• [Problem to work on]: From the entries below, report only the number of lines that contain the word "Read".

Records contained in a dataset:
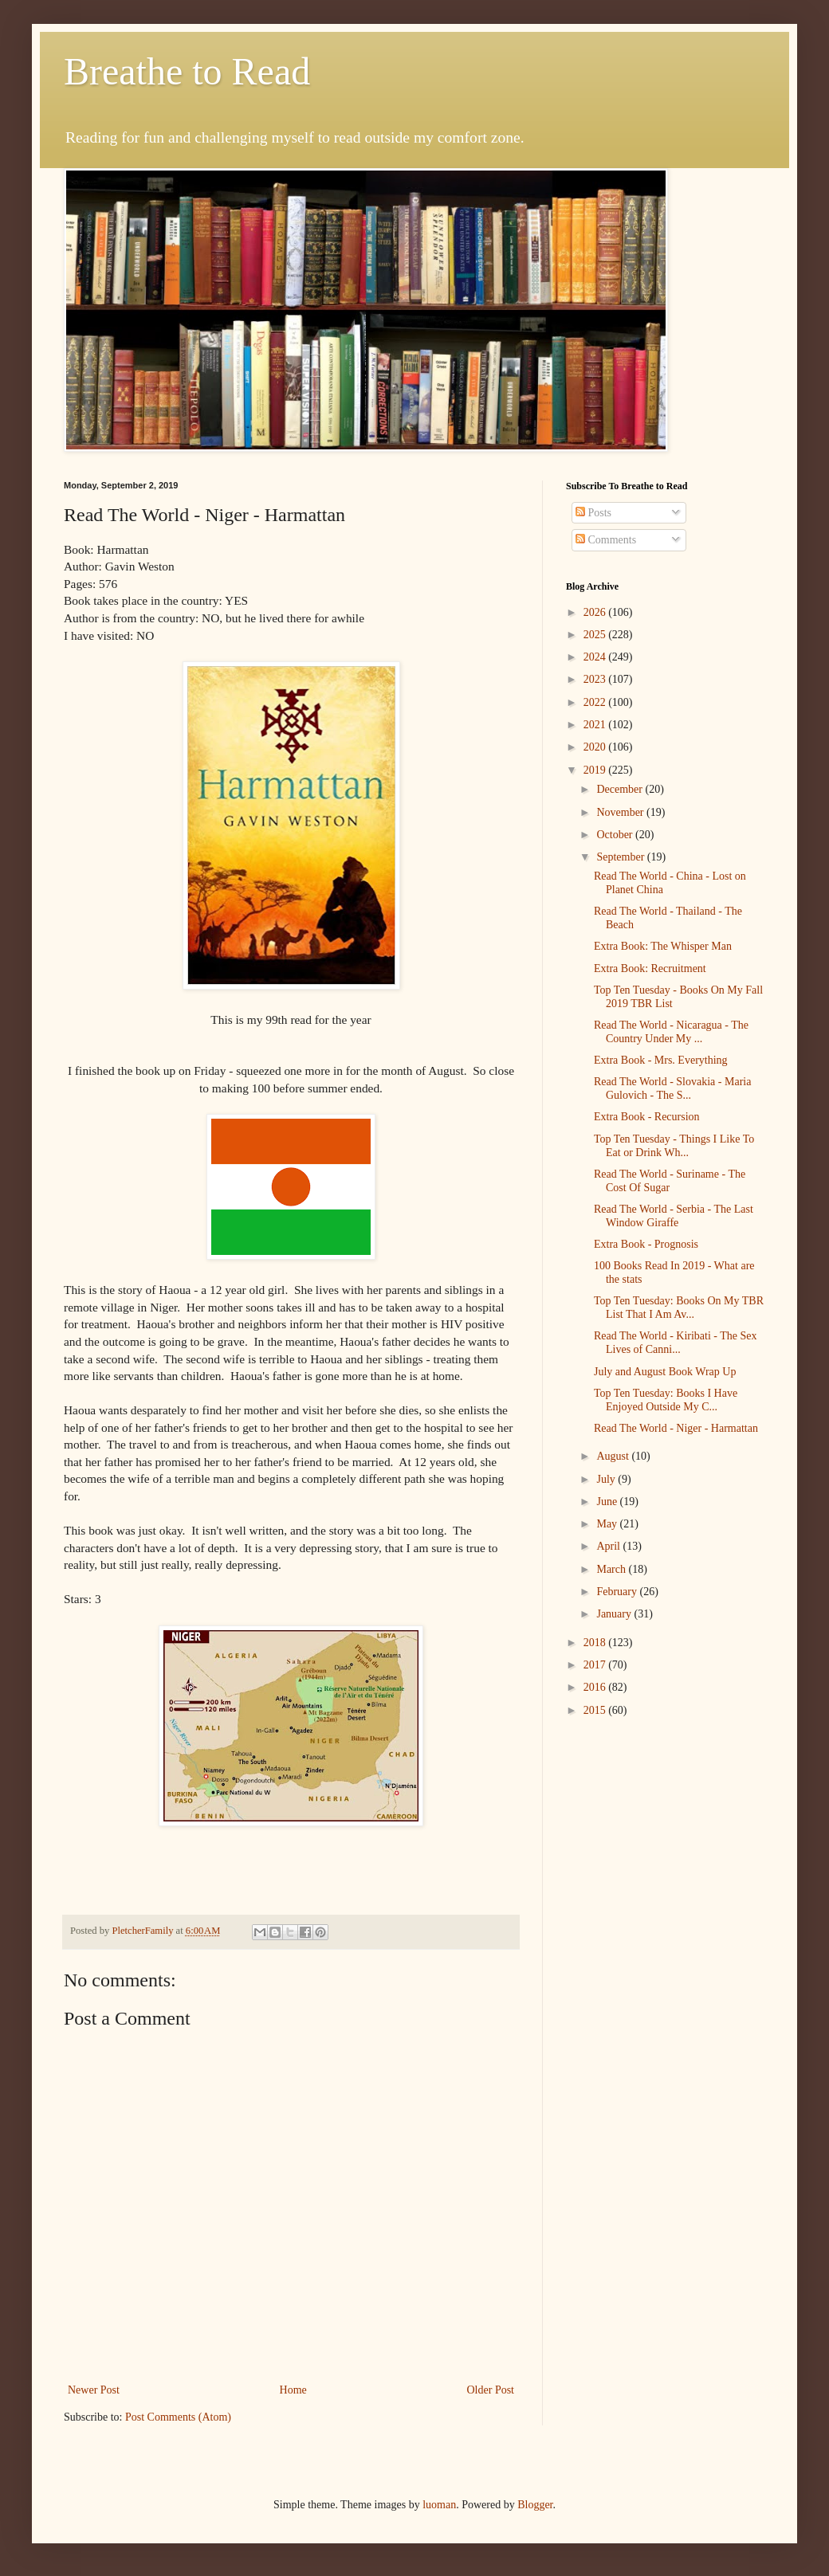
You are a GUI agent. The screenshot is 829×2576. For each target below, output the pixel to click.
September (621, 857)
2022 (596, 702)
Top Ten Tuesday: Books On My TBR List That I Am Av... (679, 1307)
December (620, 789)
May (607, 1524)
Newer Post (94, 2390)
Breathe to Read (187, 71)
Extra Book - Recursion (647, 1117)
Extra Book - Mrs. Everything (661, 1060)
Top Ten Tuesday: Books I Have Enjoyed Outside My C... (665, 1400)
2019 (596, 770)
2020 (596, 747)
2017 (596, 1665)
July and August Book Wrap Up (665, 1372)
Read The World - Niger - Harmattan (676, 1428)
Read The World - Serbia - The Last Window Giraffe (673, 1216)
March (612, 1569)
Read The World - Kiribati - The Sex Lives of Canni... (675, 1342)
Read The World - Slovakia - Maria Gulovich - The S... (672, 1088)
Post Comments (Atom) (178, 2417)
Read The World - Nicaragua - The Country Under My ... (671, 1032)
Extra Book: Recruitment (650, 968)
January (615, 1614)
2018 (596, 1643)
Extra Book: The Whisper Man (663, 946)
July (607, 1479)
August (613, 1456)
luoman (439, 2505)
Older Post (491, 2390)
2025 (596, 635)
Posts (593, 513)
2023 (596, 679)
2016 (596, 1687)
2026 (596, 612)
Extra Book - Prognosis (646, 1244)
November (621, 812)
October (615, 835)
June (607, 1502)
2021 (596, 725)
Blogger (534, 2505)
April (609, 1546)
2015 (596, 1710)
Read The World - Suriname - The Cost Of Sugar (669, 1181)
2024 (596, 657)
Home (293, 2390)
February (617, 1592)
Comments (606, 540)
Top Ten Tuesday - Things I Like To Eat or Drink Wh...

• [Response]: 7